I felt compelled to write this because the Colecovision was one of the many items I brought back with me from my parents’ place in July. It’s still in great shape, being tucked away in my old closet for the better part of 30 years. After blowing out the dust and wiping the unit down with a few Clorox wipes, the Colecovision was ready to party like it was 1982.

But would it work? And if it did, would it work on a modern flat screen TV?

I lost the game switcher A/B box for this thing years ago. But all was not lost. For about $6.25, I was able to pick up an RF TV adapter from Amazon.

With it, I would be able to connect the Colecovision up to our Samsung flatscreen TV.

Installation was a breeze: just attach the RF adapter to the Colecovision’s TV input cable and plug it into the coax input on the back of the TV.

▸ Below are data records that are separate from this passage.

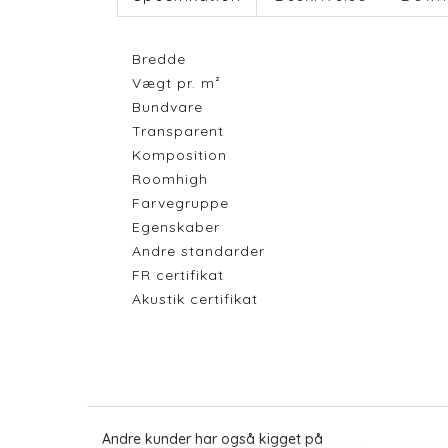
Bredde
Vægt pr. m²
Bundvare
Transparent
Komposition
Roomhigh
Farvegruppe
Egenskaber
Andre standarder
FR certifikat
Akustik certifikat
Andre kunder har også kigget på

Now, the moment of truth was at hand. I popped in the Donkey Kong cartridge, dutifully set the Samsung TV to Channel 3 and flipped the Colecovision’s ON/OFF switch.

Within milliseconds I was staring at the familiar Colecovision intro screen. Despite the slight grain on the screen due to the age of the machine, I was happy. My Colecovision lived again!

I held the familiar Coleco game controller in my hand, just like the old days.

Right off the bat, there were calibration problems with the controller; it would automatically move the character to the right – regardless of my input. The jump buttons were mushy, triggering on every second or third attempt.

I powered the unit down and dismantled the controller, hoping to clean and fix the problem. Cleaning the controller did not help. After reassembly, the problem continued. The second Colecovision game controller had a similar issue.

After a few more attempts, I gave up. The nostalgia I had for my Colecovision was replaced by the cold, bitter reality that I may never get to play my favorite classic video games again. After all, there are no new Colecovision controllers to be had, and without controllers – well, what’s the point? I quietly packed the unit back up and wistfully placed it back in my closet. Perhaps, it was never meant to be…

And then I remembered I had a Raspberry Pi…

(to be continued…)


These beautiful and intelligent people wrote

  • qka
    July 27, 2017 at 12:38 pm

    Problems with BOTH controllers?

    I might suspect either

    1) The ColecoVision unit itself, or
    2) the digital TV setup.

    You might pick up an old school analog TV at a garage sale, or even for free from someone looking for anyone to take it off their hands. (And truth be told, that’s what I’m still using – I don’t watch enough TV to make it worth upgrading. So they’re out there.)

    The unit itself will be harder to resolve. But I think that’s why there will be Part II/

    • Krishna
      July 28, 2017 at 8:14 am

      That’s a possibility. If the problem is with the unit itself then it’s probably beyond me to apply a fix. I remember having problems with the original controllers and upgraded to a different joystick (WICO) a few years after first buying my Coleco. Sadly, the WICO joystick had problems as well (worn contacts).